The majority of IPCV cases are diagnosed in patients of African and Asian descent.1-4 These patients exhibit signs and symptoms similar to age related macular degeneration.1-3 In Caucasian patients, PCV counts for less than 10% of dry cases and up to 85% of patients with hemorrhagic or exudative retinal pigment epithelial detachment.1 This form of neovascularization has been documented to occur in white patients with or without concomitant drusen with the site of potemtial involvement extended from the peripapillary area to the peripheral fundus.4 Even with the newer optical coherence tomography (OCT), intravenous sodium fluorescein angiography (IVFA) and indocyanine green angiography (ICG) remain indispensable tools for confirming the diagnosis.1,2,4 Although the polypoidal choroidal vasculopathy and AMD share common signs, symptoms and genetic factors, polypoidal choroidal vasculopathy’s clinical characteristics including the way in which it responds to photodynamic therapy, suggests that it deserves recognition as a separate clinical entity.2

Treatment must be considered in active disease threatening the macula.1,2 Combination photodynamic therapy with for closure of PCV complexes and anti-VEGF injection is emerging as the treatment with the highest potential to reduce associated macular edema, limit recurrences and restore vison.1-6

1. Coppens G, Spielberg L, Leys A. Polypoidal choroidal vasculopathy, diagnosis and management. Bull Soc Belge Ophtalmol. 2011;(317):39-44.

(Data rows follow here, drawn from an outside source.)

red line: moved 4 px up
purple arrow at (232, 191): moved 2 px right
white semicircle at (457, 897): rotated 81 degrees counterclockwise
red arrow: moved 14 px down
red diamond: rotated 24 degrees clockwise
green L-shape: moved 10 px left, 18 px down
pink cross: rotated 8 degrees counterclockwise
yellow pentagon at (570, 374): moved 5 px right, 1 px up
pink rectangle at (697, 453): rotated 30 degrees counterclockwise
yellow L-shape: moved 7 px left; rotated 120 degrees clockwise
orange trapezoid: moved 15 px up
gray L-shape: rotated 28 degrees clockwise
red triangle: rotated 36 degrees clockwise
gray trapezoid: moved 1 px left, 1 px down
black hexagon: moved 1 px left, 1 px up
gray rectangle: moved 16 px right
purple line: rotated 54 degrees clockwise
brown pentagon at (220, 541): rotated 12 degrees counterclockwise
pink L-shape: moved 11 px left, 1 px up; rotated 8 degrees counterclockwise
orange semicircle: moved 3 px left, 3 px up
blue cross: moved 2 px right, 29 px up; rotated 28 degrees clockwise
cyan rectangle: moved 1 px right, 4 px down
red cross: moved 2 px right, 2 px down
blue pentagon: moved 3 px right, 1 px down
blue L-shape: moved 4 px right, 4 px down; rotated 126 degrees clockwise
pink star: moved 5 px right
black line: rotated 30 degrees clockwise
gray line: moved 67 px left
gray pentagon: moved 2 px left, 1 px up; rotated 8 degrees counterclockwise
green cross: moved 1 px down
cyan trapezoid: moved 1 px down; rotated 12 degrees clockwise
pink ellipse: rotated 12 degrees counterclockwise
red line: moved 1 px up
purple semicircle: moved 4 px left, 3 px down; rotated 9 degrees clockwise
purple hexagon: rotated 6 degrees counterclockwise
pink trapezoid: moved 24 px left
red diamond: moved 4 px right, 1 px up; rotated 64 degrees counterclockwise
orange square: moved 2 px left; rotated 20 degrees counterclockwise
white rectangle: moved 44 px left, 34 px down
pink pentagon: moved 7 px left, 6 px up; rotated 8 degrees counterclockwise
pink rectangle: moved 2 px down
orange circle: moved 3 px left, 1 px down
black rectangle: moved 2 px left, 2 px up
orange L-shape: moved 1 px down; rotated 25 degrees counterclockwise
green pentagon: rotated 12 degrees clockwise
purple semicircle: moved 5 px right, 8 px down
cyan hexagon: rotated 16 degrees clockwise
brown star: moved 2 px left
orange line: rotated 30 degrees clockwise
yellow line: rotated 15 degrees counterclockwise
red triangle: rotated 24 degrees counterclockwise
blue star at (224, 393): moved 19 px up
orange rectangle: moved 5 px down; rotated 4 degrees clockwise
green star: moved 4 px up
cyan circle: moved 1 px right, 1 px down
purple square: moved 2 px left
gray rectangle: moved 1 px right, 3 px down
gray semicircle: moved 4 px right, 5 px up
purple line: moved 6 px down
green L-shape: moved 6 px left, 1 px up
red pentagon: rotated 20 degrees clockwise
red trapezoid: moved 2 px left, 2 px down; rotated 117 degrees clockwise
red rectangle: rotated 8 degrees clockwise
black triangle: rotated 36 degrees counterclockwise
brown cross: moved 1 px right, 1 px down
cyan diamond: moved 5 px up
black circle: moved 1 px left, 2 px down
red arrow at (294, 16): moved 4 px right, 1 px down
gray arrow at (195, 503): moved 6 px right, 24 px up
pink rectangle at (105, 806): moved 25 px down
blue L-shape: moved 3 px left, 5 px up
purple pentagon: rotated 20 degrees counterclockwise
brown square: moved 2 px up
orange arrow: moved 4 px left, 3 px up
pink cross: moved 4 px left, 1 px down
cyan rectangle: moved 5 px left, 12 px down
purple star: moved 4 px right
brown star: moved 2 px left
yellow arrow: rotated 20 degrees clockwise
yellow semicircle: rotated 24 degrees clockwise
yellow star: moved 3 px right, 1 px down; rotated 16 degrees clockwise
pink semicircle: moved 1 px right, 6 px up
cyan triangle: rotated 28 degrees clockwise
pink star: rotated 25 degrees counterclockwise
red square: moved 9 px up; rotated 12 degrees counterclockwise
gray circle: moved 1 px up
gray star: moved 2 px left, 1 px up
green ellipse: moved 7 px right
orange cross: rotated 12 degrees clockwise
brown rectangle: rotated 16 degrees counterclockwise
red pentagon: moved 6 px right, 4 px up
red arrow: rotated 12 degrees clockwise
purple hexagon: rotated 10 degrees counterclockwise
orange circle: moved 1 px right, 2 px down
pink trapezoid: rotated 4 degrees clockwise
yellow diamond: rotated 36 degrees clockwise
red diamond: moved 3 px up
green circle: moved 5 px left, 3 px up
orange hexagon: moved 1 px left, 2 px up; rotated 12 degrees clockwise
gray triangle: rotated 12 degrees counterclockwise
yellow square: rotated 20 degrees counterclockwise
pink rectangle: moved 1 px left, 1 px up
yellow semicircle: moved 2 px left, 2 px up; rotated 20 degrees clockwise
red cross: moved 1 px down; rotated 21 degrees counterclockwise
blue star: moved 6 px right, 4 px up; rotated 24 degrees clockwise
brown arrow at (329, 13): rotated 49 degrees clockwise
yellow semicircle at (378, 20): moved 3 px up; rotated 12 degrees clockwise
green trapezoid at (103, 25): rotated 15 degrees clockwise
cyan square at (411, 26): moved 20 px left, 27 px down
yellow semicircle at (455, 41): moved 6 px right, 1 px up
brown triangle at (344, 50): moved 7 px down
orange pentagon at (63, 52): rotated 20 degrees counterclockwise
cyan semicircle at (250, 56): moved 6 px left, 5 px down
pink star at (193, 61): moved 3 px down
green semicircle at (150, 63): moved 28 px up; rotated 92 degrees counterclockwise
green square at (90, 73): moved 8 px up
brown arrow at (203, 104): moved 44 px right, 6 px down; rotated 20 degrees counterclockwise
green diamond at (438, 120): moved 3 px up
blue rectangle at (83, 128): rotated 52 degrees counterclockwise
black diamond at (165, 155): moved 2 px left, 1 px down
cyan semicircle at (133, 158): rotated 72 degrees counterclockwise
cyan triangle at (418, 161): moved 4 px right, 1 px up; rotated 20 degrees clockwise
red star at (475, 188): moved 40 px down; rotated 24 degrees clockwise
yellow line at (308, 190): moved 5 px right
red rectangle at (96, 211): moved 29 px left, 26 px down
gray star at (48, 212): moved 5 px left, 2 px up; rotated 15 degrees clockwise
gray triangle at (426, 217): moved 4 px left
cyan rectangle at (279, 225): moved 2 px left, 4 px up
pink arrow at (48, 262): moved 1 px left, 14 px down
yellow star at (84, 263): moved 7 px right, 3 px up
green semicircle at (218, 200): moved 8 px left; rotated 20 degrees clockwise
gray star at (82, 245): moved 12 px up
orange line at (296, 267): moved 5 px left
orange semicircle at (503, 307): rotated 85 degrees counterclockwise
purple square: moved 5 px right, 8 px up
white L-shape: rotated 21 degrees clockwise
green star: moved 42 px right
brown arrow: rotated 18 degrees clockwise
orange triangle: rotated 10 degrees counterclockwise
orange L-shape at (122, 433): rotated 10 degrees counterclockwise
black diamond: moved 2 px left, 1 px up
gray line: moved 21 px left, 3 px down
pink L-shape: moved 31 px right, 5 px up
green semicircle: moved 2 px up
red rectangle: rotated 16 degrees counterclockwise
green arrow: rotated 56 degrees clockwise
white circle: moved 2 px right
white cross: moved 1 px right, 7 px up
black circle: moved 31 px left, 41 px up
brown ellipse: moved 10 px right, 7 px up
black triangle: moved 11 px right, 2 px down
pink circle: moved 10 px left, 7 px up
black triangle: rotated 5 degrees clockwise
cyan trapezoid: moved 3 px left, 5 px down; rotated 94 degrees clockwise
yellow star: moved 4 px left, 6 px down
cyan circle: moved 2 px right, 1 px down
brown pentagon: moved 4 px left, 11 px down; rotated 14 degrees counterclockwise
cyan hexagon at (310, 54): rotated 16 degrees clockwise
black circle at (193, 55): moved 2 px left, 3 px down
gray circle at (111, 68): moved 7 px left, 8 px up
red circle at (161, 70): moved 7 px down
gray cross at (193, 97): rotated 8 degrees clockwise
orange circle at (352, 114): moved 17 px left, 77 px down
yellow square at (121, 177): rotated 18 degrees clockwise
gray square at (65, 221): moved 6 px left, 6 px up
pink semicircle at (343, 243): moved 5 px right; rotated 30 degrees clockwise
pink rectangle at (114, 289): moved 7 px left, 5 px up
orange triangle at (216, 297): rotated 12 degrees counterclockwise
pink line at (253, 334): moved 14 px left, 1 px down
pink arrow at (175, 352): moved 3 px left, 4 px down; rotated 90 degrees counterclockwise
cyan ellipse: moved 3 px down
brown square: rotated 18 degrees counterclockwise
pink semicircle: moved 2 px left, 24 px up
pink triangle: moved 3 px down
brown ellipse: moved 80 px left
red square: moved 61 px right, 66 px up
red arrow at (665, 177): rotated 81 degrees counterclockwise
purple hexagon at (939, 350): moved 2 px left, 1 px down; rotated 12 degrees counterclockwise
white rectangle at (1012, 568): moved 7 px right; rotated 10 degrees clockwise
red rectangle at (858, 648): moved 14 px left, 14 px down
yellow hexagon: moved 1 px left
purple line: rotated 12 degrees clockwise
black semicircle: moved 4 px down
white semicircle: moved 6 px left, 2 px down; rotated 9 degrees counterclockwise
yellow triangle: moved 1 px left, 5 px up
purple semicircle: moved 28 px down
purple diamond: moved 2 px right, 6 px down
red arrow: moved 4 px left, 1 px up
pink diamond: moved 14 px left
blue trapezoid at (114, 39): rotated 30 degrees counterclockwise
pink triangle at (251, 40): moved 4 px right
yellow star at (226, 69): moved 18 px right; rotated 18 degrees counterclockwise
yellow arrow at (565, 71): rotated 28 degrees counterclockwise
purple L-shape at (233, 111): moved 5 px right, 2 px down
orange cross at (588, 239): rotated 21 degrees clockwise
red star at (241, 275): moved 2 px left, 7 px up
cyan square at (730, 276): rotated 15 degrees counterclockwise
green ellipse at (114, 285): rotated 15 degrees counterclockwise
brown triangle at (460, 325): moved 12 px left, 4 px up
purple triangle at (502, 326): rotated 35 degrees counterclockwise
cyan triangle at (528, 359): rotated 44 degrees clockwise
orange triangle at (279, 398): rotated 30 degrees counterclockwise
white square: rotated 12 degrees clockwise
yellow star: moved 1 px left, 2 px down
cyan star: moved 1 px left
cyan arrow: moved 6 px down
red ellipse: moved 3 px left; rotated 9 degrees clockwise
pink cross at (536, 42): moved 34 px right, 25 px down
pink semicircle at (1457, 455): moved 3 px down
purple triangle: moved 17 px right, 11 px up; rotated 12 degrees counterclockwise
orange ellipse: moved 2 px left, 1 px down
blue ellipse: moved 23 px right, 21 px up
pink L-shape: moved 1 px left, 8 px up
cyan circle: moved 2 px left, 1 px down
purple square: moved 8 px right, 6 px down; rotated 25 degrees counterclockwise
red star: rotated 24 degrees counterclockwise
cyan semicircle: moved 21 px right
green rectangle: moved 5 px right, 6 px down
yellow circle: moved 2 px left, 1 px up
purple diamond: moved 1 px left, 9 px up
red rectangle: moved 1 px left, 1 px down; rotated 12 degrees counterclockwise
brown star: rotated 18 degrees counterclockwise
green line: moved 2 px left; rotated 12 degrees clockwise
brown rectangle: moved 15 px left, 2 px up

2. Gomi F, Tano Y. Polypoidal choroidal vasculopathy and treatments. Curr Opin Ophthalmol. 2008;19(3):208-12.
3. Ciardella AP, Donsoff IM, Huang SJ, et al. Polypoidal choroidal vasculopathy. Surv Ophthalmol. 2004;49(1):25-37.
4. Imamura Y, Engelbert M, Iida T, et al. Polypoidal choroidal vasculopathy: a review. Surv Ophthalmol. 2010;55(6):501-15.
5. de Crecchio G, Chan RV, Manzi G, et al. Polypoidal choroidal vasculopathy: recent advances in therapy. Curr Drug Targets. 2011;12(2):206-11.
6. Sato T, Kishi S, Matsumoto H, et al. Combined photodynamic therapy with verteporfin and intravitreal bevacizumab for polypoidal choroidal vasculopathy. Am J Ophthalmol. 2010;149(6):947-954.